Last weekend, Anthony Flores and I tackled the AFI Docs Festival (formerly Silverdocs). Here is the second part in our series of capsule reviews (see part one here):
Cutie and the Boxer
When we first meet the famed Japanese painter Ushio Shinohara and his wife Noriko in Cutie and the Boxer, they come across as a fairly normal elderly couple. They bicker in that comfortable, low-stakes way, and it’s clear that they love and have grown accustomed to each other. Circumstances over the next 90 minutes reveal cracks in their marriage and deep wounds that they have hidden, but first-time director Zachary Heinzerling never over-dramatizes the events. Throughout it all, they are a grounded, knowable couple.
The approach has its costs and benefits. On the plus side, it will be easy for most married people to relate to the subtle hostilities that arise over the course of the two years that Heinzerling lived with the Shinoharas. Ushio was a celebrated avant-garde artist in Japan in the 1950s, known for his “boxing paintings.” It’s just what it sounds like: he puts on boxing gloves, dips them in paint, and punches his way across a large canvas. He was a huge success, but at 80 years old, his career has waned, and he and Noriko struggle to pay the bills. It’s a quiet but effective portrayal of life as an elderly couple, but the film takes a turn inward when Noriko, freed from the shadow of Ushio’s success, finds an audience for her own art – a thinly-veiled narrative portrayal of her marriage.

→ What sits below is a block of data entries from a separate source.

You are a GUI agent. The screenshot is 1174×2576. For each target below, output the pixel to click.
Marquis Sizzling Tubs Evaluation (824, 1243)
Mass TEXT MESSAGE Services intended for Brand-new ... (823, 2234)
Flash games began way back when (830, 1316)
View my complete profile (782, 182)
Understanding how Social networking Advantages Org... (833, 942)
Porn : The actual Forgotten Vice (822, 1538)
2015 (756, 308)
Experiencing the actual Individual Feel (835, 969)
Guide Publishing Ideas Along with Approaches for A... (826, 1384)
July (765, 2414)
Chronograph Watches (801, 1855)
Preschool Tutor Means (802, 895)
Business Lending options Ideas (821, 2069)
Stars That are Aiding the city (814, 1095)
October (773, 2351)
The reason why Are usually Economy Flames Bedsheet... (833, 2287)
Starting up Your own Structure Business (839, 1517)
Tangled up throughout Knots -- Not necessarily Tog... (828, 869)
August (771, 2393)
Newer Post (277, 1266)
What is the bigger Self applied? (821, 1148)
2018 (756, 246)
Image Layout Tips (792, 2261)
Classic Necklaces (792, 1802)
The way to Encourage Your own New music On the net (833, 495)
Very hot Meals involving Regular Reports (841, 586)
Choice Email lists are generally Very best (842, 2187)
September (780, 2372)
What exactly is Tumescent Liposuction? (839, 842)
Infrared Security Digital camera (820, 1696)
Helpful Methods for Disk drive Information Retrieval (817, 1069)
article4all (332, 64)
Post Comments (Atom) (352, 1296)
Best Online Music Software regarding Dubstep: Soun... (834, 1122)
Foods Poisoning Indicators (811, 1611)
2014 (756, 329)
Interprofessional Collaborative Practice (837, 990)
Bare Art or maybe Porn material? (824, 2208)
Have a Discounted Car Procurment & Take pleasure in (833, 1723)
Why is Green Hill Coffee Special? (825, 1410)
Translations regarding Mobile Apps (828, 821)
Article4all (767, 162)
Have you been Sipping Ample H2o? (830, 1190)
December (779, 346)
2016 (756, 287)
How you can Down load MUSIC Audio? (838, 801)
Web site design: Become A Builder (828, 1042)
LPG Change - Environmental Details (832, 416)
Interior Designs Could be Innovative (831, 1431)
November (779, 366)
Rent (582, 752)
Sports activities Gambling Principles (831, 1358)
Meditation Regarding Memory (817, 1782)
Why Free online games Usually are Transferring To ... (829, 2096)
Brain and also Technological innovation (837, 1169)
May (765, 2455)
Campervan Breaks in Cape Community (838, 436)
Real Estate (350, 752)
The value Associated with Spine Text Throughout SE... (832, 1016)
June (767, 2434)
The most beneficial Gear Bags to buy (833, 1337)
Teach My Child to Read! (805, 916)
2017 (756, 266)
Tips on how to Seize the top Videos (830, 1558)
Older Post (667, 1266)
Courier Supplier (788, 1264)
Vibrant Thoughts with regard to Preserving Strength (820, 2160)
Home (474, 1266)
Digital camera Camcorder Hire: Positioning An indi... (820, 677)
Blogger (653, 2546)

Despite the marital intrigue, I was struck by a feeling that this personal narrative was just not quite a film. Heinzerling may have lived with the couple for more than two years in making it, but the couple oddly remains at a distance from the audience. As a result, Cutie and the Boxer – despite its artistic subject matter – feels a prosaic piece of work. It hums along nicely, but it never quite soars.
My Rating: Put it on your Queue
– Written by Noah Gittell
Richard Nixon is the most studied, most written about POTUS of the last 50 years. You might wonder what more can be said about him, but Our Nixon manages to add to the dialogue. The film is a point-by-point rehash of the highs and (very) lows of the Nixon presidency. What makes the film seem so new is the heavy use of amateur home movies shot by H.R. Haldeman, John Ehrlichman, and Dwight Chapin.
“Our Nixon” is a service to history. Here is first hand footage of some of history’s most important moments, shot by the participants. We see Nixon on the phone with Neil Armstrong and Buzz Aldrin as they stand on the moon. We see Nixon in China, or Nixon meeting with Pope Paul VI. It is amazing footage that will provide a fix for any political junkie.
My Rating: See it in the Theater
– Written by Anthony Flores
Dragon Girls is about female students attending the largest Kung Fu academy in China. These boarding schools, the equivalent of Western military high schools, are for mostly troubled students, and focus almost exclusively on kung fu. A combination of dance, gymnastics, and fighting styles, kung fu is harder than you think. Dragon Girls lingers on its extreme mental and physical toll.
It’s a compelling subject, but the structure of the film is problematic. Too many students are followed, making it hard to form a relationship with any of them. The film also emphasizes the harshness of the academy, which came across to this viewer as blatant child abuse. It is hard to get engaged with the athletic competition after witnessing the training. As a result, there is no drama in the final contest, a critical flaw in a sports documentary.